Any other solution just leaves banks with their current disclosure practices that results in banks resembling 'black boxes'. As 'black boxes', market participants cannot determine if banks are solvent or not.
At the same time, market participants learned at the start of the crisis not to trust what regulators had to say about solvency. Going into the crisis, regulators were maintaining that the banks were low risk as financial innovation had allowed them to transfer risk to better holders throughout the financial system.
As everyone learned, this was not true.
Given that the Financial Crisis Inquiry Commission and the Bank of England's Mervyn King view the inability to determine individual bank solvency as a major contributor to the on-going crisis, the question is: why have regulators not addressed this issue.

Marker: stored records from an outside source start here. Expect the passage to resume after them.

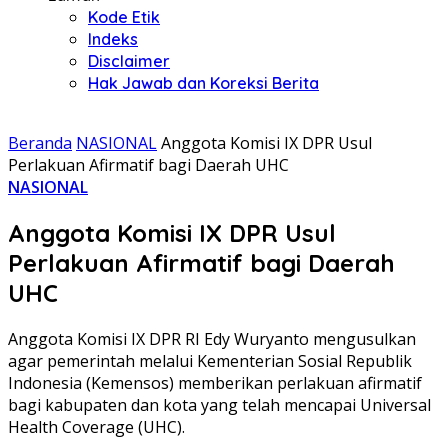
Kode Etik
Indeks
Disclaimer
Hak Jawab dan Koreksi Berita
Beranda
NASIONAL
Anggota Komisi IX DPR Usul
Perlakuan Afirmatif bagi Daerah UHC
NASIONAL
Anggota Komisi IX DPR Usul
Perlakuan Afirmatif bagi Daerah
UHC
Anggota Komisi IX DPR RI Edy Wuryanto mengusulkan
agar pemerintah melalui Kementerian Sosial Republik
Indonesia (Kemensos) memberikan perlakuan afirmatif
bagi kabupaten dan kota yang telah mencapai Universal
Health Coverage (UHC).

The Wall Street Journal reported on Europe's growing cash hoard.
Some of Europe's biggest banks are increasingly hoarding their cash at central banks, anxious the continent's crisis could intensify and leave them with bigger problems.
At the end of March, 10 of Europe's biggest banks had parked a total of nearly $1.2 trillion of cash at central banks around the world, according to an analysis by The Wall Street Journal of bank disclosures. The total is $128 billion higher, or a 12% jump, since December ....
After a three-month thaw earlier this year, bank-funding markets are showing signs of another freeze.
European banks that deposit their money at central banks rather than lend it to customers or use it for other purposes are ensuring they have ready access to funds if they encounter trouble refinancing their debts or if other emergencies prompt customers to withdraw large amounts of money, such as credit-rating downgrades.
Much of the $440 billion increase by the 10 European banks since September is a byproduct of the $1 trillion of cheap three-year loans that the European Central Bank doled out to hundreds of banks in recent months. Such loans were intended to defuse a looming liquidity crisis as banks struggled to borrow money.
Central bankers and policy makers also hoped the infusion would coax banks to start lending more and buy their governments' bonds, in turn helping to ease economic and financial problems in Europe.
Instead, recent disclosures by the banks reviewed by the Journal show they are largely playing it safe. Banco Santander SA borrowed about €40 billion ($52.3 billion) from the ECB. Last month, Spain's biggest bank by most measures said in a regulatory filing that it "deposited most of the funds captured in the ECB, which boosted significantly its liquidity buffer while improving its structure by replacing short-term maturities with longer ones."...
The No. 1 priority is to keep the bank safe during a rocky period," said Bruce Van Saun, finance chief at RBS, where cash reserves at central banks rose to £82 billion ($132.4 billion) at the end of March. "The funding environment is still improved from the second half of last year, but it is getting a little jittery in Europe."
That flood evaporated with the resurgence of euro-zone anxiety this spring. In April, European banks sold a total of about €24 billion of bonds, according to Dealogic. Aside from last December's anemic €12.8 billion total, April's bond issuance was the smallest amount in more than a year.
The trend is especially stark among Spanish and Italian banks. After churning out a total of nearly €9 billion worth of unsecured bonds in the first quarter, Italian lenders didn't manage to sell any in April, according to Dealogic. In Spain, banks sold just €18 million of such bonds in April, after issuing nearly about €8 billion in the first three months of the year.
It isn't just bond investors that have grown wary of lending to some European banks. Fellow banks have tightened their purse strings, too.
Spanish banks saw the amount of interbank loans drop about €51 billion in March, while Italian banks lost €29 billion of such funds, according to analysts at RBC Capital Markets.
"The contraction is worryingly large, and highlights the speed with which interbank flows can affect a banking system's liquidity position," the RBC analysts wrote in a May 2 research note.
The situation is prompting banks to remain conservative. Over the rest of 2012, Spanish banks face about €61 billion of bonds maturing, while Italian lenders face about €43 billion. By keeping most of the money they borrowed from the ECB parked at various central banks, the lenders can tap those reserves if markets remain shut.